Investigations usually depend on the likely cause. If an ischemic event is suspected, then an evaluation of any cardiovascular and cerebrovascular risk factors is needed. If the transient vision loss is monocular, the carotid
system should be investigated, usually via carotid Doppler ultrasonography. Other investigations may include echocardiography, a complete blood count (to rule out anemia), and inflammatory markers when giant cell arteritis is suspected. Neuroimaging is important for ruling out intracranial pathology affecting the visual pathway, particularly in patients with binocular disturbance. In cases where the diagnosis is uncertain, adequate follow-up care is important. Children with unexplained transient visual disturbances should be closely monitored.
Treatment for amaurosis fugax involves identifying and treating the underlying medical condition. If the condition is related to high cholesterol levels and/or blood clots, this indicates that a person is at high risk for a stroke.

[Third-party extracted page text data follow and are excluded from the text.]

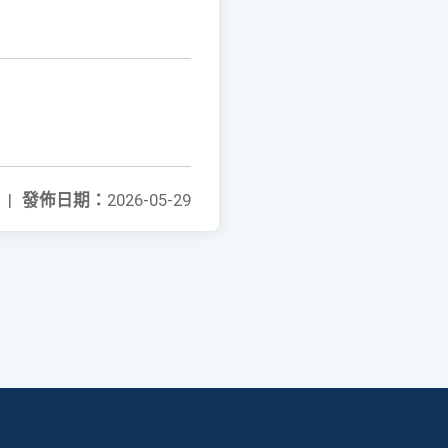
|
發佈日期：
2026-05-29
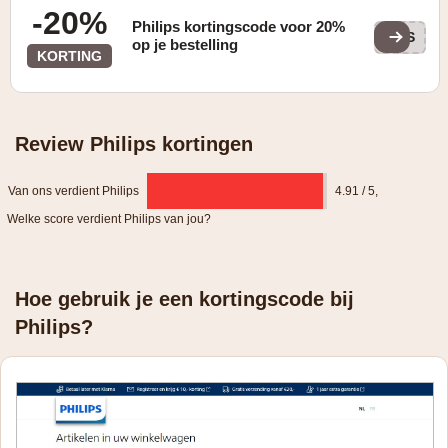
-20%
Philips kortingscode voor 20%
BTS
op je bestelling
KORTING
Review Philips kortingen
Van ons verdient Philips
4.91 / 5
,
Welke score verdient Philips van jou?
Hoe gebruik je een kortingscode bij
Philips?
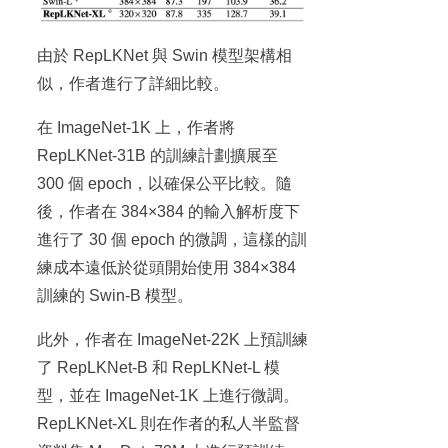
由於 RepLKNet 與 Swin 模型架構相
似，作者進行了詳細比較。
在 ImageNet-1K 上，作者將
RepLKNet-31B 的訓練計劃擴展至
300 個 epoch，以確保公平比較。隨
後，作者在 384×384 的輸入解析度下
進行了 30 個 epoch 的微調，這樣的訓
練成本遠低於從頭開始使用 384×384
訓練的 Swin-B 模型。
此外，作者在 ImageNet-22K 上預訓練
了 RepLKNet-B 和 RepLKNet-L 模
型，並在 ImageNet-1K 上進行微調。
RepLKNet-XL 則在作者的私人半監督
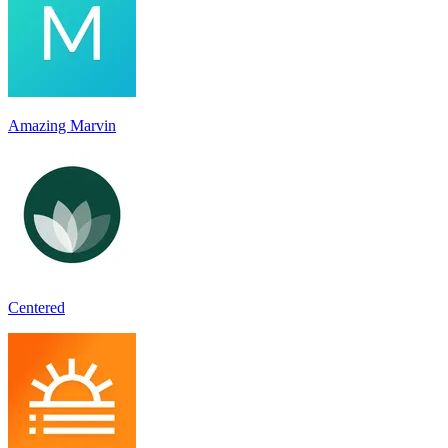
Amazing Marvin
Centered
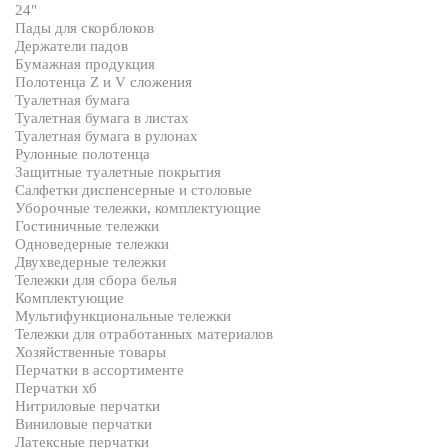
24"
Пады для скорблоков
Держатели падов
Бумажная продукция
Полотенца Z и V сложения
Туалетная бумага
Туалетная бумага в листах
Туалетная бумага в рулонах
Рулонные полотенца
Защитные туалетные покрытия
Салфетки диспенсерные и столовые
Уборочные тележки, комплектующие
Гостиничные тележки
Одноведерные тележки
Двухведерные тележки
Тележки для сбора белья
Комплектующие
Мультифункциональные тележки
Тележки для отработанных материалов
Хозяйственные товары
Перчатки в ассортименте
Перчатки хб
Нитриловые перчатки
Виниловые перчатки
Латексные перчатки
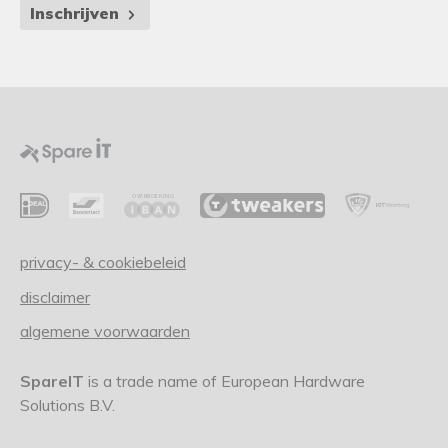
Inschrijven
privacy- & cookiebeleid
disclaimer
algemene voorwaarden
SpareIT
is a trade name of European Hardware
Solutions B.V.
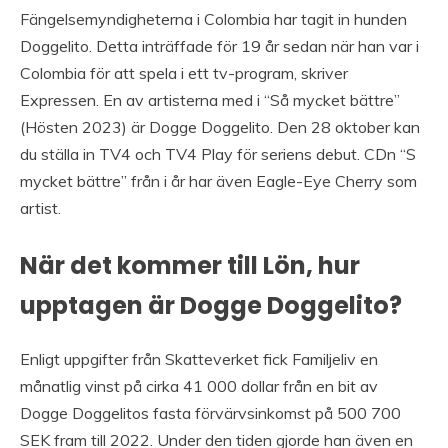
Fängelsemyndigheterna i Colombia har tagit in hunden
Doggelito. Detta inträffade för 19 år sedan när han var i
Colombia för att spela i ett tv-program, skriver
Expressen. En av artisterna med i “Så mycket bättre”
(Hösten 2023) är Dogge Doggelito. Den 28 oktober kan
du ställa in TV4 och TV4 Play för seriens debut. CDn “S
mycket bättre” från i år har även Eagle-Eye Cherry som
artist.
När det kommer till Lön, hur
upptagen är Dogge Doggelito?
Enligt uppgifter från Skatteverket fick Familjeliv en
månatlig vinst på cirka 41 000 dollar från en bit av
Dogge Doggelitos fasta förvärvsinkomst på 500 700
SEK fram till 2022. Under den tiden gjorde han även en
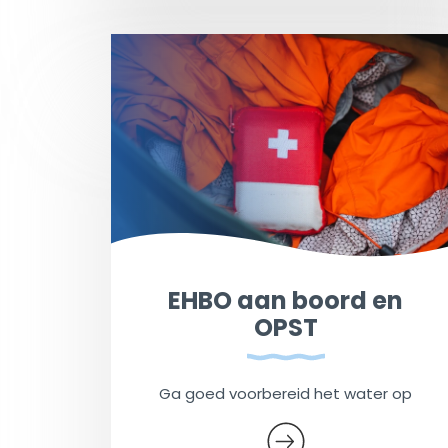
EHBO aan boord en
OPST
Ga goed voorbereid het water op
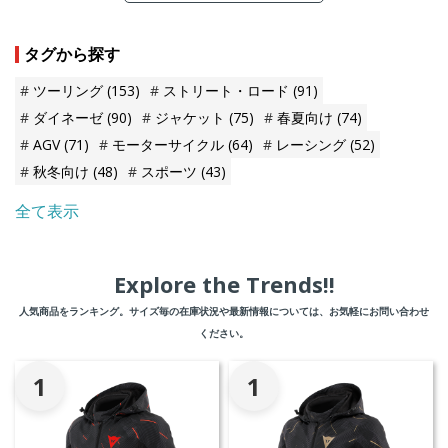
タグから探す
ツーリング
(153)
ストリート・ロード
(91)
ダイネーゼ
(90)
ジャケット
(75)
春夏向け
(74)
AGV
(71)
モーターサイクル
(64)
レーシング
(52)
秋冬向け
(48)
スポーツ
(43)
全て表示
Explore the Trends!!
人気商品をランキング。サイズ毎の在庫状況や最新情報については、お気軽にお問い合わせ
ください。
1
1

As a result, a doctor will recommend some lifestyle changes to decrease the risk of stroke as:
-Maintaining a balanced healthy diet, refraining from eating high-fat foods, such as fried, processed, or fast foods
-at least 150 mins per week of moderate aerobic exercise.
Sudden vision loss is a medical emergency that requires seeking medical attention quickly. Evaluation may include an eye examination and a neurological examination to test the function of the eyes and brain. The examination and tests are performed to look for specific eye problems as well as generalized medical conditions that may be related to the vision loss.
Investigations usually depend on the likely cause. If an ischemic event is suspected, then an evaluation of any cardiovascular and cerebrovascular risk factors is needed. If the transient vision loss is monocular, the carotid
system should be investigated, usually via carotid Doppler ultrasonography. Other investigations may include echocardiography, a complete blood count (to rule out anemia), and inflammatory markers when giant cell arteritis is suspected. Neuroimaging is important for ruling out intracranial pathology affecting the visual pathway, particularly in patients with binocular disturbance. In cases where the diagnosis is uncertain, adequate follow-up care is important. Children with unexplained transient visual disturbances should be closely monitored.
Treatment for amaurosis fugax involves identifying and treating the underlying medical condition. If the condition is related to high cholesterol levels and/or blood clots, this indicates that a person is at high risk for a stroke. As a result, a doctor will recommend some lifestyle changes to decrease the risk of stroke as:
-Maintaining a balanced healthy diet, refraining from eating high-fat foods, such as fried, processed, or fast foods
-at least 150 mins per week of moderate aerobic exercise. -stopping smoking
-Well control of chronic conditions, such as diabetes, high blood pressure, or high cholesterol
-Healthy habits and taking steps to maintain an ideal weight can help a person reduce their risk for amaurosis fugax.
Your doctor also may prescribe some medications:
-Blood thinners, such as aspirin or warfarin (Coumadin), empiric antiplatelet therapy (eg, daily aspirin) may be indicated while the evaluation is in progress for transient vision loss in patients with vasculopathy. -undergoing a surgical procedure known as a carotid endarterectomy, where a doctor will “clean out” the plaque potentially blocking the carotid arteries may also be required.